For regression models, center predictors and outcome:
# Center
X_centered = X - X.mean(axis=0)
y_centered = y - y.mean()
with pm.Model() as model:
# Simpler prior on intercept
alpha = pm.Normal('alpha', mu=0, sigma=1) # Intercept near 0 when centered
beta = pm.Normal('beta', mu=0, sigma=1, shape=n_predictors)
mu = alpha + pm.math.dot(X_centered, beta)
sigma = pm.HalfNormal('sigma', sigma=1)
y_obs = pm.Normal('y_obs', mu=mu, sigma=sigma, observed=y_centered)
Use when you have limited prior knowledge:
# For standardized predictors
beta = pm.Normal('beta', mu=0, sigma=1)
# For scale parameters
sigma = pm.HalfNormal('sigma', sigma=1)
# For probabilities
p = pm.Beta('p', alpha=2, beta=2) # Slight preference for middle values
Use domain knowledge:
# Effect size from literature: Cohen's d ≈ 0.3
beta = pm.Normal('beta', mu=0.3, sigma=0.1)

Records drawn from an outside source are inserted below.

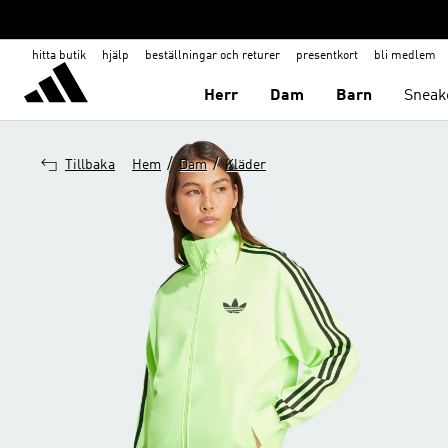
hitta butik
hjälp
beställningar och returer
presentkort
bli medlem
Herr
Dam
Barn
Sneak
/
/
Tillbaka
Hem
Dam
Kläder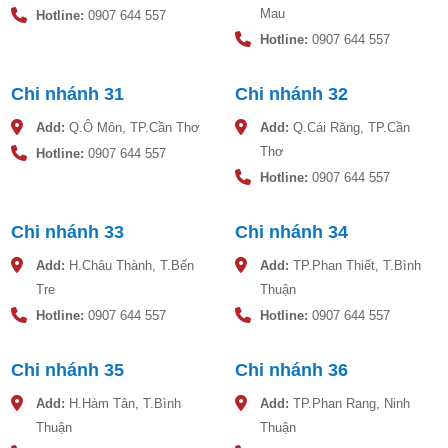
Mau
Hotline:
0907 644 557
Hotline:
0907 644 557
Chi nhánh 31
Chi nhánh 32
Add:
Q.Ô Môn, TP.Cần Thơ
Add:
Q.Cái Răng, TP.Cần
Thơ
Hotline:
0907 644 557
Hotline:
0907 644 557
Chi nhánh 33
Chi nhánh 34
Add:
H.Châu Thành, T.Bến
Add:
TP.Phan Thiết, T.Bình
Tre
Thuận
Hotline:
0907 644 557
Hotline:
0907 644 557
Chi nhánh 35
Chi nhánh 36
Add:
H.Hàm Tân, T.Bình
Add:
TP.Phan Rang, Ninh
Thuận
Thuận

# Physical constraint: probability between 0.7-0.9
p = pm.Beta('p', alpha=8, beta=2) # Check with prior predictive!
Always validate priors:
with model:
prior_pred = pm.sample_prior_predictive(samples=1000)
# Check if predictions are reasonable
print(f"Prior predictive range: {prior_pred.prior_predictive['y'].min():.2f} to {prior_pred.prior_predictive['y'].max():.2f}")

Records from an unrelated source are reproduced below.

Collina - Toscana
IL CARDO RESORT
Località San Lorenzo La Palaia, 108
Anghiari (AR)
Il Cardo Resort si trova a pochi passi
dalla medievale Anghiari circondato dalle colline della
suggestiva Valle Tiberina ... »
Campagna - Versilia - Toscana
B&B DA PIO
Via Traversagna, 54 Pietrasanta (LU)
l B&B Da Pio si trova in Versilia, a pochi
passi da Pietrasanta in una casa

print(f"Observed range: {y_obs.min():.2f} to {y_obs.max():.2f}")
# Visualize
az.plot_ppc(prior_pred, group='prior')
import arviz as az
# Fit multiple models
models = {}
idatas = {}
# Model 1: Simple linear
with pm.Model() as models['linear']:
# ... define model ...
idatas['linear'] = pm.sample(idata_kwargs={'log_likelihood': True})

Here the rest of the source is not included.